What the task asks
A full, exact copy of the records below is the required answer.

Data supplied
--------------------------------
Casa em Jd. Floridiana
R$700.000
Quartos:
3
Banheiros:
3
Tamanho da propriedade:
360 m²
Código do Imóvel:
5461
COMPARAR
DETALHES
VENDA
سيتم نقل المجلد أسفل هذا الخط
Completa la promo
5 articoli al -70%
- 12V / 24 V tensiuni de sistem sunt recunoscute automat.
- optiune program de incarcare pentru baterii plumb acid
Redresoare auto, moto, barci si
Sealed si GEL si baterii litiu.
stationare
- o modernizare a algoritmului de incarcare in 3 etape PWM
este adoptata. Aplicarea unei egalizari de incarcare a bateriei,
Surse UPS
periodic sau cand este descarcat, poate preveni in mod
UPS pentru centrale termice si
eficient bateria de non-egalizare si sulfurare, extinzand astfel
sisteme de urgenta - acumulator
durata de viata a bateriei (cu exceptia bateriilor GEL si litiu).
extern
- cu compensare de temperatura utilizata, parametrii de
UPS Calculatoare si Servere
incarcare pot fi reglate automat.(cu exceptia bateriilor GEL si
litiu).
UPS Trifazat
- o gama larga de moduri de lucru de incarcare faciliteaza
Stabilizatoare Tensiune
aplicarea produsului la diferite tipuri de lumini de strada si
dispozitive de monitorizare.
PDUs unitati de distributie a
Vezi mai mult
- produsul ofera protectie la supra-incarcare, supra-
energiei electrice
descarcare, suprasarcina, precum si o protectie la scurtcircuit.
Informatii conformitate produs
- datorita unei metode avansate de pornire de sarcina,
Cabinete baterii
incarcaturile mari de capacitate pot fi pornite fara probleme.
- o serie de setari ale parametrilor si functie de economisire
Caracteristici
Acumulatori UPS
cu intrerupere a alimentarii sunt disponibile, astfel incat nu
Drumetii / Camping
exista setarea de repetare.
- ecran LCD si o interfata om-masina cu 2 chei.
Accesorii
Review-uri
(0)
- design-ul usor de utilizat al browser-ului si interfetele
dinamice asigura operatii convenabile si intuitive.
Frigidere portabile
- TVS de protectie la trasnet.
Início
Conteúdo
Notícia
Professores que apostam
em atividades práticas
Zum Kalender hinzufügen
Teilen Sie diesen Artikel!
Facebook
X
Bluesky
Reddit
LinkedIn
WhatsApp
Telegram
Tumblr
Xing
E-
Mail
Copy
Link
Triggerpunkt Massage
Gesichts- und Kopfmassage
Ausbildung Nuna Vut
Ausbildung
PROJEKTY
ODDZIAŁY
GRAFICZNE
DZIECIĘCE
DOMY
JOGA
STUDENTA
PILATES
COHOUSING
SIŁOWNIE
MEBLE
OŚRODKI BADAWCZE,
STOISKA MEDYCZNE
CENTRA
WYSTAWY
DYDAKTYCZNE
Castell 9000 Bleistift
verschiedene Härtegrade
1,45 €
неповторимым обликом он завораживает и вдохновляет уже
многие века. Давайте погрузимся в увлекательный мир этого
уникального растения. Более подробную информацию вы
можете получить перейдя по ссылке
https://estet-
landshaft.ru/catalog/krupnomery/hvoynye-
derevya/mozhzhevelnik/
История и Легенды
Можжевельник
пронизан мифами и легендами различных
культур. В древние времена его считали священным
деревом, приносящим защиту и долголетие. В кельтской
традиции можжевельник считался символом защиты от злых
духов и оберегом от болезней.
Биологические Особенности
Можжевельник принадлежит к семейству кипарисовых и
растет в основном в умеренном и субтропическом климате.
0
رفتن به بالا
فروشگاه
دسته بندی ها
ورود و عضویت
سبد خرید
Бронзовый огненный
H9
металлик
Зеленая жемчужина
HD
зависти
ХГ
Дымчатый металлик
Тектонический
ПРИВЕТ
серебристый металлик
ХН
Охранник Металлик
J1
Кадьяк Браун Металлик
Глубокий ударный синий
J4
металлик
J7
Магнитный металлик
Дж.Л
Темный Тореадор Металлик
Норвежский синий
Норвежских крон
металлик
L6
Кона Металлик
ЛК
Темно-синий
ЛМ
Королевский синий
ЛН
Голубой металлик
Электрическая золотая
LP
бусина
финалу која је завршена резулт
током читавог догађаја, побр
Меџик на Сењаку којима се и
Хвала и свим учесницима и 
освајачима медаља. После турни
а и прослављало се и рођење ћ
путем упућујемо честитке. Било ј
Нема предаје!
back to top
--------------------------------
Reply
Casa em Jd. Floridiana
R$700.000
Quartos:
3
Banheiros:
3
Tamanho da propriedade:
360 m²
Código do Imóvel:
5461
COMPARAR
DETALHES
VENDA
سيتم نقل المجلد أسفل هذا الخط
Completa la promo
5 articoli al -70%
- 12V / 24 V tensiuni de sistem sunt recunoscute automat.
- optiune program de incarcare pentru baterii plumb acid
Redresoare auto, moto, barci si
Sealed si GEL si baterii litiu.
stationare
- o modernizare a algoritmului de incarcare in 3 etape PWM
este adoptata. Aplicarea unei egalizari de incarcare a bateriei,
Surse UPS
periodic sau cand este descarcat, poate preveni in mod
UPS pentru centrale termice si
eficient bateria de non-egalizare si sulfurare, extinzand astfel
sisteme de urgenta - acumulator
durata de viata a bateriei (cu exceptia bateriilor GEL si litiu).
extern
- cu compensare de temperatura utilizata, parametrii de
UPS Calculatoare si Servere
incarcare pot fi reglate automat.(cu exceptia bateriilor GEL si
litiu).
UPS Trifazat
- o gama larga de moduri de lucru de incarcare faciliteaza
Stabilizatoare Tensiune
aplicarea produsului la diferite tipuri de lumini de strada si
dispozitive de monitorizare.
PDUs unitati de distributie a
Vezi mai mult
- produsul ofera protectie la supra-incarcare, supra-
energiei electrice
descarcare, suprasarcina, precum si o protectie la scurtcircuit.
Informatii conformitate produs
- datorita unei metode avansate de pornire de sarcina,
Cabinete baterii
incarcaturile mari de capacitate pot fi pornite fara probleme.
- o serie de setari ale parametrilor si functie de economisire
Caracteristici
Acumulatori UPS
cu intrerupere a alimentarii sunt disponibile, astfel incat nu
Drumetii / Camping
exista setarea de repetare.
- ecran LCD si o interfata om-masina cu 2 chei.
Accesorii
Review-uri
(0)
- design-ul usor de utilizat al browser-ului si interfetele
dinamice asigura operatii convenabile si intuitive.
Frigidere portabile
- TVS de protectie la trasnet.
Início
Conteúdo
Notícia
Professores que apostam
em atividades práticas
Zum Kalender hinzufügen
Teilen Sie diesen Artikel!
Facebook
X
Bluesky
Reddit
LinkedIn
WhatsApp
Telegram
Tumblr
Xing
E-
Mail
Copy
Link
Triggerpunkt Massage
Gesichts- und Kopfmassage
Ausbildung Nuna Vut
Ausbildung
PROJEKTY
ODDZIAŁY
GRAFICZNE
DZIECIĘCE
DOMY
JOGA
STUDENTA
PILATES
COHOUSING
SIŁOWNIE
MEBLE
OŚRODKI BADAWCZE,
STOISKA MEDYCZNE
CENTRA
WYSTAWY
DYDAKTYCZNE
Castell 9000 Bleistift
verschiedene Härtegrade
1,45 €
неповторимым обликом он завораживает и вдохновляет уже
многие века. Давайте погрузимся в увлекательный мир этого
уникального растения. Более подробную информацию вы
можете получить перейдя по ссылке
https://estet-
landshaft.ru/catalog/krupnomery/hvoynye-
derevya/mozhzhevelnik/
История и Легенды
Можжевельник
пронизан мифами и легендами различных
культур. В древние времена его считали священным
деревом, приносящим защиту и долголетие. В кельтской
традиции можжевельник считался символом защиты от злых
духов и оберегом от болезней.
Биологические Особенности
Можжевельник принадлежит к семейству кипарисовых и
растет в основном в умеренном и субтропическом климате.
0
رفتن به بالا
فروشگاه
دسته بندی ها
ورود و عضویت
سبد خرید
Бронзовый огненный
H9
металлик
Зеленая жемчужина
HD
зависти
ХГ
Дымчатый металлик
Тектонический
ПРИВЕТ
серебристый металлик
ХН
Охранник Металлик
J1
Кадьяк Браун Металлик
Глубокий ударный синий
J4
металлик
J7
Магнитный металлик
Дж.Л
Темный Тореадор Металлик
Норвежский синий
Норвежских крон
металлик
L6
Кона Металлик
ЛК
Темно-синий
ЛМ
Королевский синий
ЛН
Голубой металлик
Электрическая золотая
LP
бусина
финалу која је завршена резулт
током читавог догађаја, побр
Меџик на Сењаку којима се и
Хвала и свим учесницима и 
освајачима медаља. После турни
а и прослављало се и рођење ћ
путем упућујемо честитке. Било ј
Нема предаје!
back to top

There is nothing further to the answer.